**Work to be completed**
Restate all entries exactly. Skip the images.

**Exercise inputs**
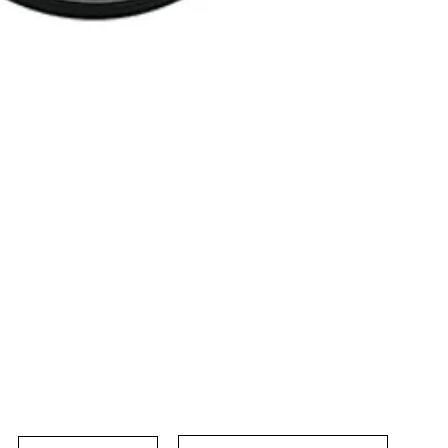
Email
Cognome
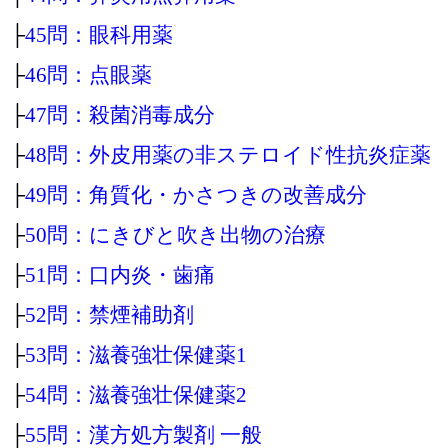
├
45問：眼科用薬
├
46問：点眼薬
├
47問：殺菌消毒成分
├
48問：外皮用薬の非ステロイド性抗炎症薬
├
49問：角質化・かさつきの改善成分
├
50問：にきびと吹き出物の治療
├
51問：口内炎・歯痛
├
52問：禁煙補助剤
├
53問：滋養強壮保健薬1
├
54問：滋養強壮保健薬2
├
55問：漢方処方製剤 一般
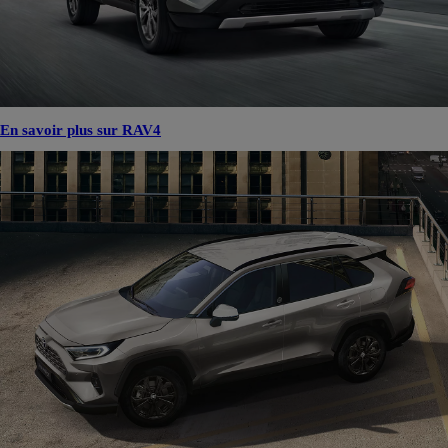
En savoir plus sur RAV4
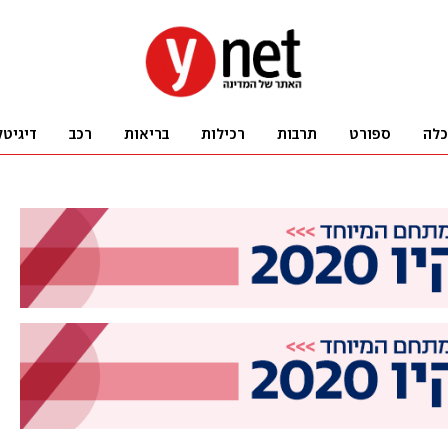
כלה
ספורט
תרבות
רכילות
בריאות
רכב
דיגיטל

**Your solution**
Email
Cognome
├
45問：眼科用薬
├
46問：点眼薬
├
47問：殺菌消毒成分
├
48問：外皮用薬の非ステロイド性抗炎症薬
├
49問：角質化・かさつきの改善成分
├
50問：にきびと吹き出物の治療
├
51問：口内炎・歯痛
├
52問：禁煙補助剤
├
53問：滋養強壮保健薬1
├
54問：滋養強壮保健薬2
├
55問：漢方処方製剤 一般
En savoir plus sur RAV4
כלה
ספורט
תרבות
רכילות
בריאות
רכב
דיגיטל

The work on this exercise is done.